# Experts backends

All Mixture-of-Experts (MoE) implementations perform the same high-level computation. For each token, a router selects *k* experts. The token hidden state is then projected through the selected experts' parameters and aggregated with routing weights. The difference between experts backends is *how* those expert matrix multiplications execute.

The `ExpertsInterface` provides optimized experts backends. It decouples the experts implementation from the model code to simplify experimentation with different functions. Add new backends through the same interface.

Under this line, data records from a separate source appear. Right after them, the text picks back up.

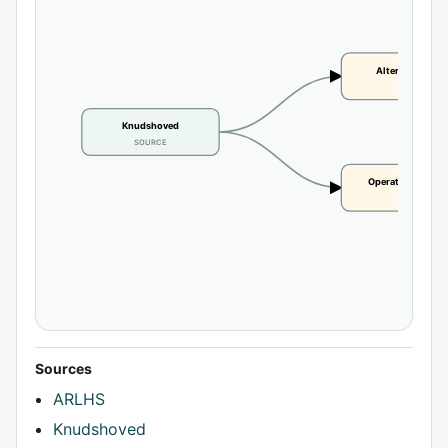
Alternate name
CLAIM
Knudshoved
SOURCE
Operational statu
CLAIM
Sources
ARLHS
Knudshoved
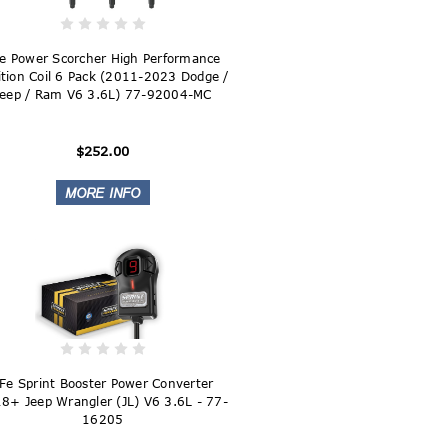
e Power Scorcher High Performance
ition Coil 6 Pack (2011-2023 Dodge /
Jeep / Ram V6 3.6L) 77-92004-MC
$252.00
Fe Sprint Booster Power Converter
8+ Jeep Wrangler (JL) V6 3.6L - 77-
16205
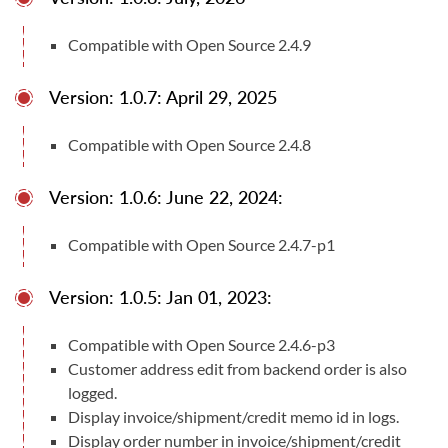
33
Compatible with Open Source 2.4.9
Compatible With
Magento Open Source (CE) 2.4.X
Version: 1.0.7: April 29, 2025
User Manuals
Compatible with Open Source 2.4.8
User Manual
Documentation
Version: 1.0.6: June 22, 2024:
Compatible with Open Source 2.4.7-p1
Version: 1.0.5: Jan 01, 2023:
Compatible with Open Source 2.4.6-p3
Customer address edit from backend order is also
logged.
Display invoice/shipment/credit memo id in logs.
Display order number in invoice/shipment/credit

| experts backend | description | GPU | CPU |
| --- | --- | --- | --- |
| `"eager"` | Reference implementation that loops over selected experts and applies projections on their tokens. | Reasonable baseline performance without requiring compilation. | Slower than `grouped_mm` but faster than `batched_mm`. |
| `"batched_mm"` | Duplicates selected expert parameters for each token and projects all tokens in a single batched GEMM using [torch.bmm](https://docs.pytorch.org/docs/stable/generated/torch.bmm.html). | Fastest for small inputs, especially with compilation. Uses more memory due to parameter duplication. | Not recommended (significantly slower than other backends). |
| `"grouped_mm"` | Orders tokens by selected experts and uses [torch.nn.functional.grouped_mm](https://docs.pytorch.org/docs/stable/generated/torch.nn.functional.grouped_mm.html) to project all tokens in a single grouped GEMM (requires PyTorch 2.9+). | Best for larger inputs and more memory efficient as it avoids duplicating expert parameters. Fast with compilation. | Most efficient backend for all input sizes. |
| `"deepgemm"` | Sorts tokens by selected expert and projects all tokens in a single TMA-aligned grouped GEMM using the [DeepGEMM](https://github.com/deepseek-ai/DeepGEMM) kernels from [kernels-community/deep-gemm](https://huggingface.co/kernels-community/deep-gemm). | Native backend for DeepSeek models on Hopper (SM90+) and Blackwell (SM100+); supports `bfloat16` and FP8/FP4-quantized experts. | Not supported (CUDA-only). |
| `"deepgemm_megamoe"` | Fuses expert-parallel dispatch, the gated MLP (up projection, SwiGLU, down projection), and the EP combine into a single DeepGEMM Mega MoE kernel, overlapping NVLink transfers with tensor-core compute. | Blackwell (SM100+) only, for FP4-quantized experts run with expert parallelism. | Not supported (CUDA-only). |
| `"sonicmoe"` | Fuses the routed `bfloat16` MoE forward (router dispatch, gated up projection, activation, down projection) into CuteDSL grouped-GEMM kernels (from the [quack](https://github.com/Dao-AILab/quack) library) from [kernels-community/sonic-moe](https://huggingface.co/kernels-community/sonic-moe). | State-of-the-art throughput on Hopper (SM90+) for `bfloat16` experts with a gated activation (SwiGLU/GeGLU/ReGLU), especially for training. | Not supported (CUDA-only). |

The `"batched_mm"` and `"grouped_mm"` backends also run FP8 and FP4 (`int8`-packed) quantized experts through the Triton finegrained-fp8 kernel, reading either `float32` or UE8M0 scales. They act as the fallback for quantized checkpoints when the `"deepgemm"` backend is unavailable.

> [!NOTE]
> When using `experts_implementation="grouped_mm"` on GPU, the model automatically switches to `"batched_mm"` during the decode stage of generation (after prefill). This is because `batched_mm` is significantly faster on lower token count during autoregressive decoding on GPU. On CPU, `grouped_mm` remains active throughout generation as it is more efficient for all input sizes.

## Set an experts backend

Use the `experts_implementation` argument in [from_pretrained()](/docs/transformers/v5.11.0/en/main_classes/model#transformers.PreTrainedModel.from_pretrained) to instantiate a model with a specific experts backend.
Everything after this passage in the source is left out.